== Exercise brief ==
Search the entries below for "государственное", and copy each line where it appears.
------ Exercise inputs
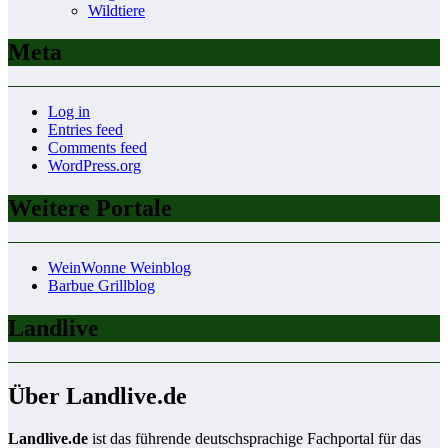
Wildtiere
Meta
Log in
Entries feed
Comments feed
WordPress.org
Weitere Portale
WeinWonne Weinblog
Barbue Grillblog
Landlive
Über Landlive.de
Landlive.de
ist das führende deutschsprachige Fachportal für das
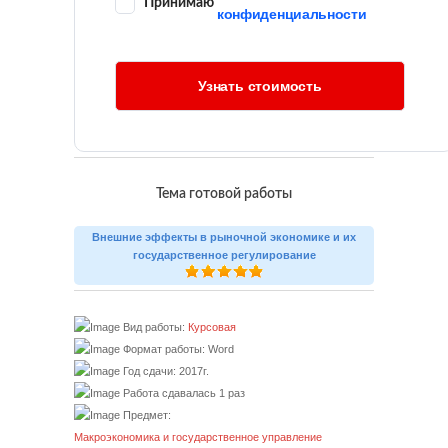
Принимаю
конфиденциальности
Тема готовой работы
Внешние эффекты в рыночной экономике и их
государственное регулирование
Вид работы:
Курсовая
Формат работы: Word
Год сдачи: 2017г.
Работа сдавалась 1 раз
Предмет:
Макроэкономика и государственное управление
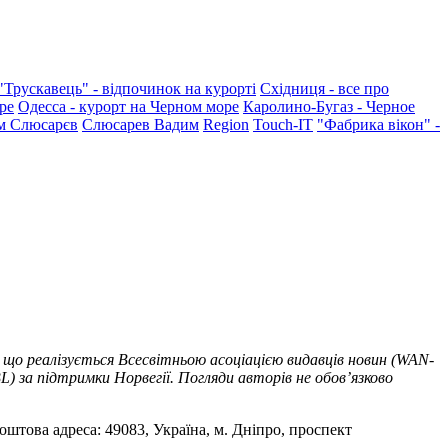
"Трускавець" - відпочинок на курорті
Східниця - все про
ре
Одесса - курорт на Черном море
Каролино-Бугаз - Черное
м Слюсарєв
Слюсарев Вадим
Region
Touch-IT
"Фабрика вікон" -
 що реалізується Всесвітньою асоціацією видавців новин (WAN-
) за підтримки Норвегії. Погляди авторів не обов’язково
оштова адреса: 49083, Україна, м. Дніпро, проспект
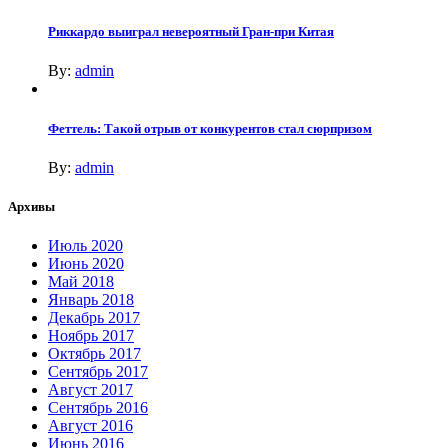
Риккардо выиграл невероятный Гран-при Китая
By:
admin
Феттель: Такой отрыв от конкурентов стал сюрпризом
By:
admin
Архивы
Июль 2020
Июнь 2020
Май 2018
Январь 2018
Декабрь 2017
Ноябрь 2017
Октябрь 2017
Сентябрь 2017
Август 2017
Сентябрь 2016
Август 2016
Июнь 2016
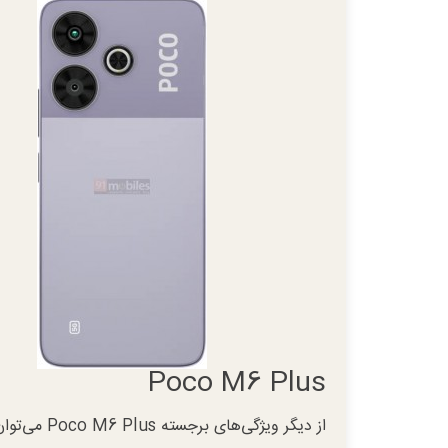
Poco M6 Plus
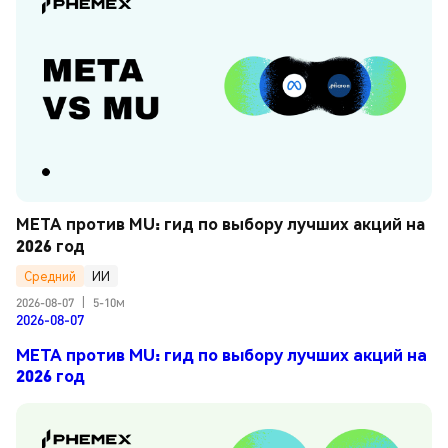
META против MU: гид по выбору лучших акций на 
2026 год
Средний
ИИ
2026-08-07
|
5-10м
2026-08-07
META против MU: гид по выбору лучших акций на
2026 год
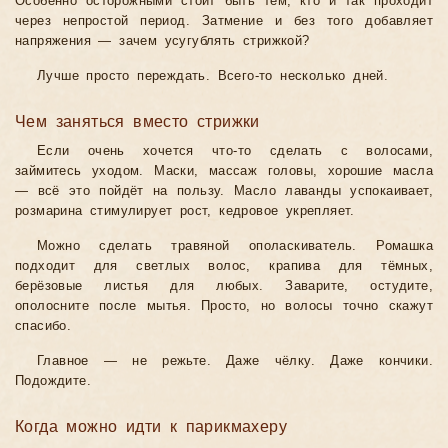
Особенно осторожными стоит быть тем, кто и так проходит
через непростой период. Затмение и без того добавляет
напряжения — зачем усугублять стрижкой?
Лучше просто переждать. Всего-то несколько дней.
Чем заняться вместо стрижки
Если очень хочется что-то сделать с волосами,
займитесь уходом. Маски, массаж головы, хорошие масла
— всё это пойдёт на пользу. Масло лаванды успокаивает,
розмарина стимулирует рост, кедровое укрепляет.
Можно сделать травяной ополаскиватель. Ромашка
подходит для светлых волос, крапива для тёмных,
берёзовые листья для любых. Заварите, остудите,
ополосните после мытья. Просто, но волосы точно скажут
спасибо.
Главное — не режьте. Даже чёлку. Даже кончики.
Подождите.
Когда можно идти к парикмахеру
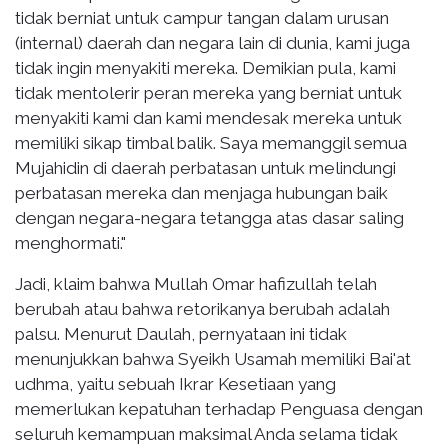
tidak berniat untuk campur tangan dalam urusan
(internal) daerah dan negara lain di dunia, kami juga
tidak ingin menyakiti mereka. Demikian pula, kami
tidak mentolerir peran mereka yang berniat untuk
menyakiti kami dan kami mendesak mereka untuk
memiliki sikap timbal balik. Saya memanggil semua
Mujahidin di daerah perbatasan untuk melindungi
perbatasan mereka dan menjaga hubungan baik
dengan negara-negara tetangga atas dasar saling
menghormati."
Jadi, klaim bahwa Mullah Omar hafizullah telah
berubah atau bahwa retorikanya berubah adalah
palsu. Menurut Daulah, pernyataan ini tidak
menunjukkan bahwa Syeikh Usamah memiliki Bai'at
udhma, yaitu sebuah Ikrar Kesetiaan yang
memerlukan kepatuhan terhadap Penguasa dengan
seluruh kemampuan maksimal Anda selama tidak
------------
== Solution to the exercise ==
государственное регулирование
Макроэкономика и государственное управление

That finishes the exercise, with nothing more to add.